ACÓRDÃO Nº 576/2016
Processo n.º 608/2016
1.ª Secção
Relator: Conselheiro José António Teles Pereira
Acordam, em conferência, na 1.ª Secção do Tribunal Constitucional
IA Causa
- 1.A. (o ora Recorrente) foi condenado, pelo Tribunal Judicial da Comarca de Braga – Secção Criminal da Instância Local de Vila Nova de Famalicão, no âmbito do processo n.º 761/10.9GAVNF, na pena de 160 dias de multa, pela prática de um crime de ofensa à integridade física simples, 50 dias de multa, pela prática de um crime de injúria, que resultaram, em cúmulo jurídico, na pena única de 190 dias de multa, à taxa diária de €7,00, e ainda no pagamento da quantia de €1.318,70 ao demandante cível no referido processo.

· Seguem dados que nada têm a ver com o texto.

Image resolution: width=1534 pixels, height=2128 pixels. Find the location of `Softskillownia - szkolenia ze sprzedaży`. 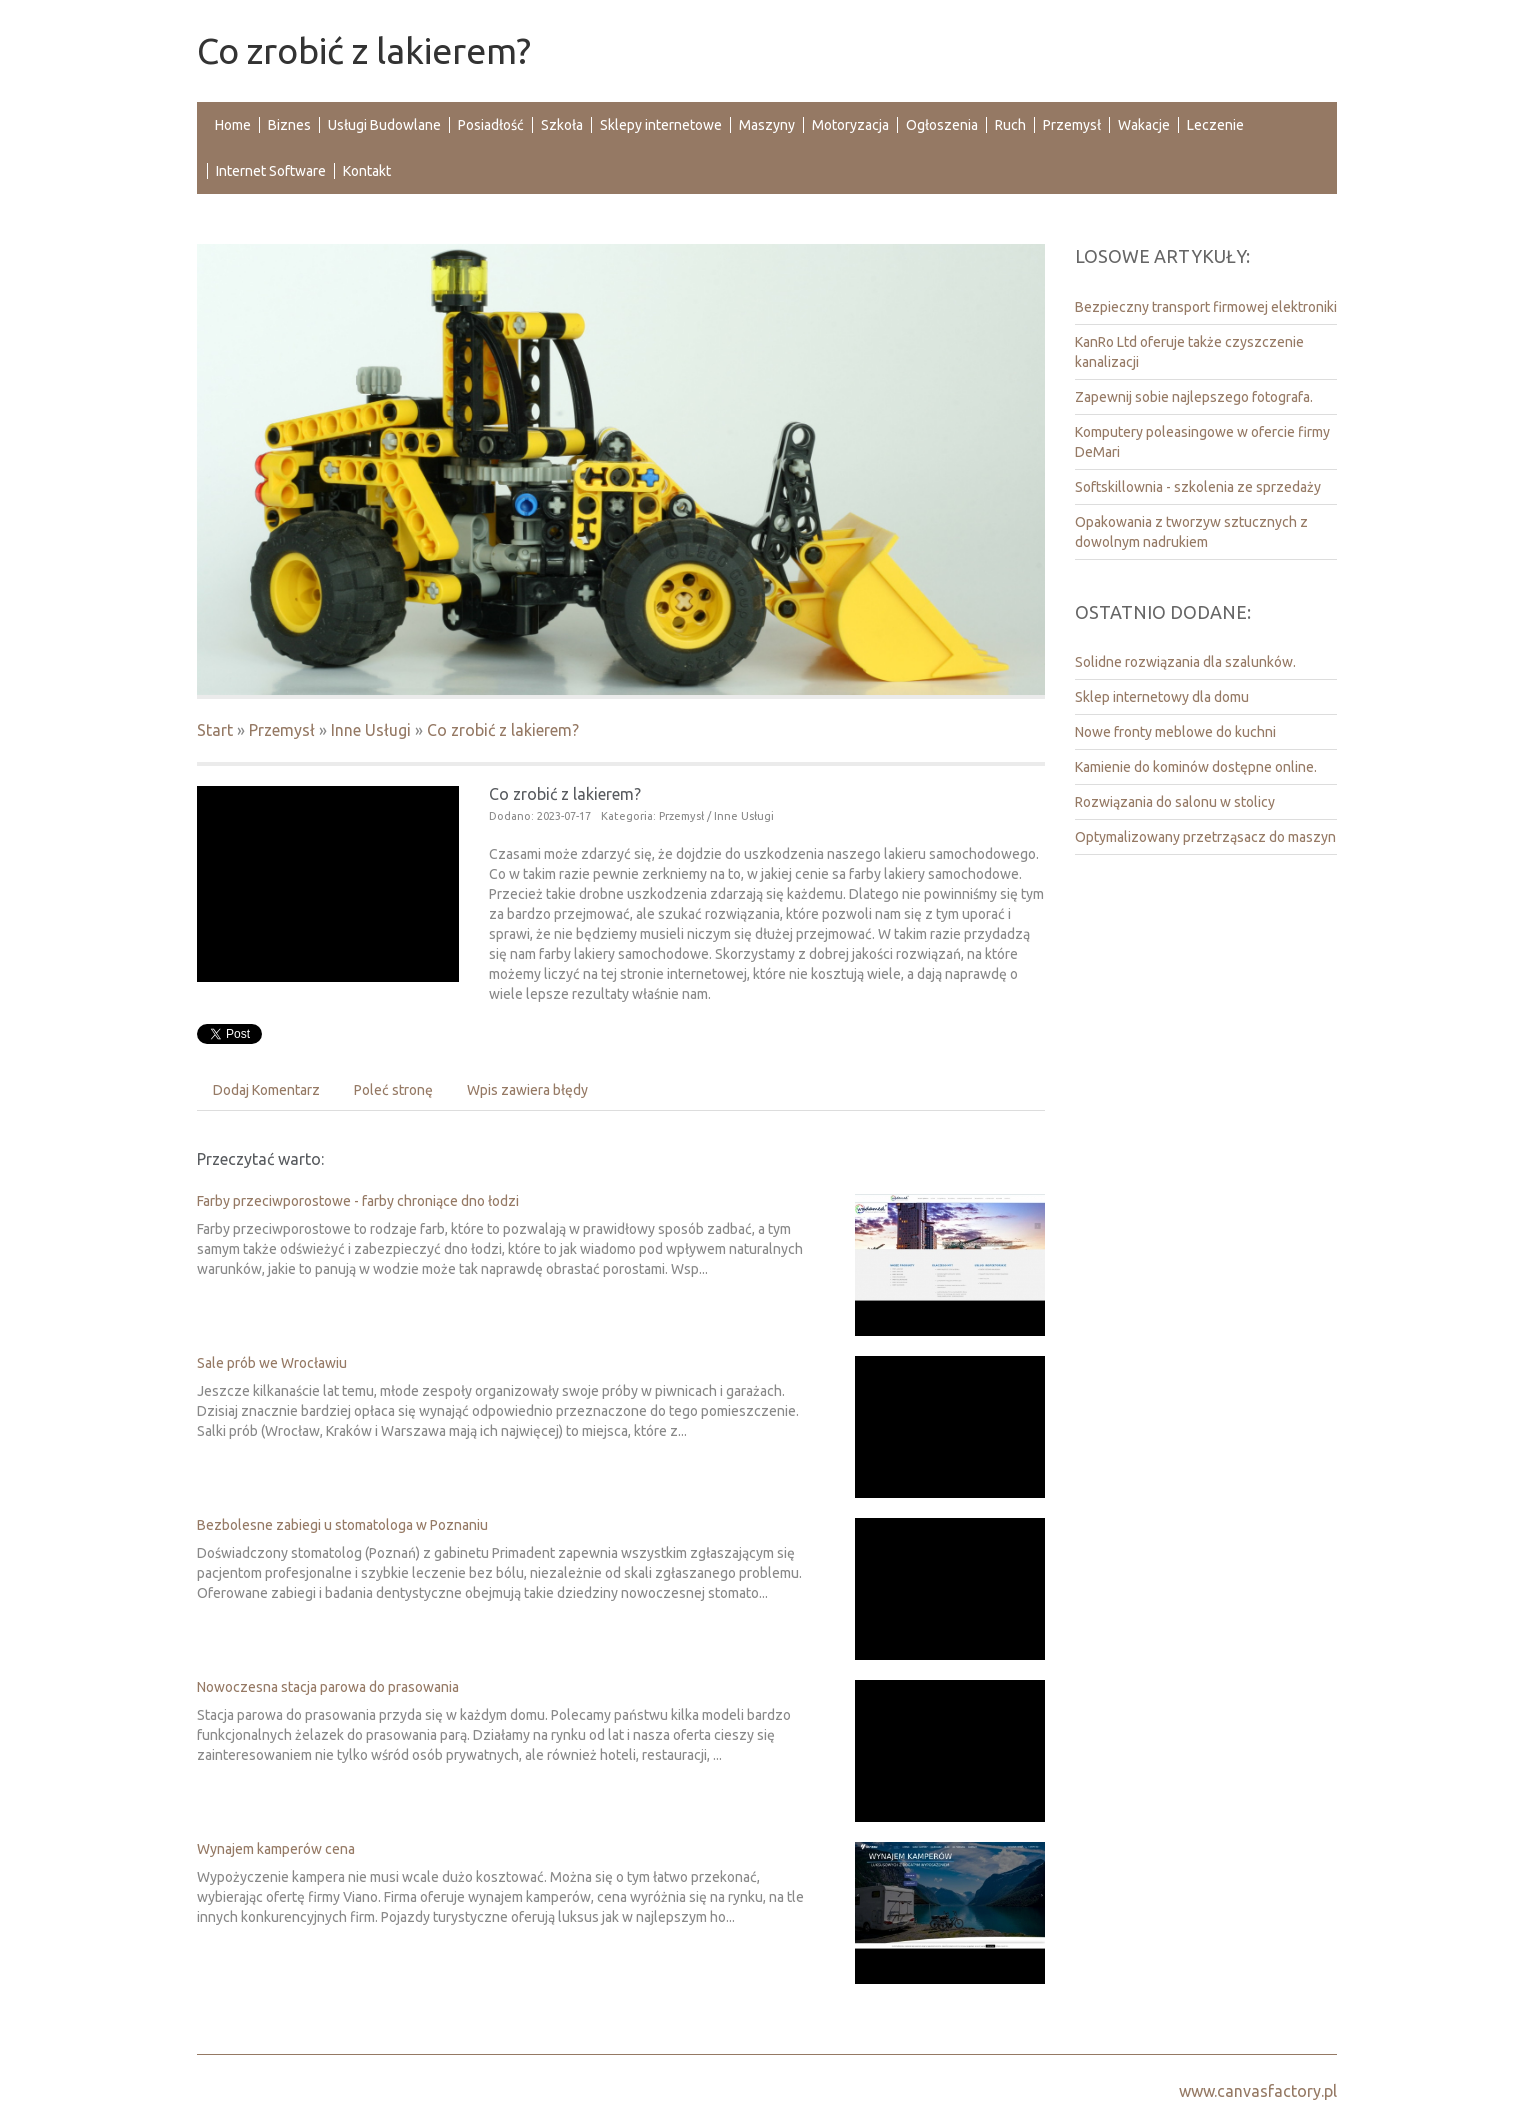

- 1.1.Inconformado com tal condenação, o arguido A. interpôs recurso da decisão para o Tribunal da Relação de Guimarães, que, por acórdão de 13/06/2016, concedeu parcial provimento ao recurso, alterando o valor diário das penas de multa (parcelar e única) para €6,00, no mais confirmando a decisão do tribunal de primeira instância.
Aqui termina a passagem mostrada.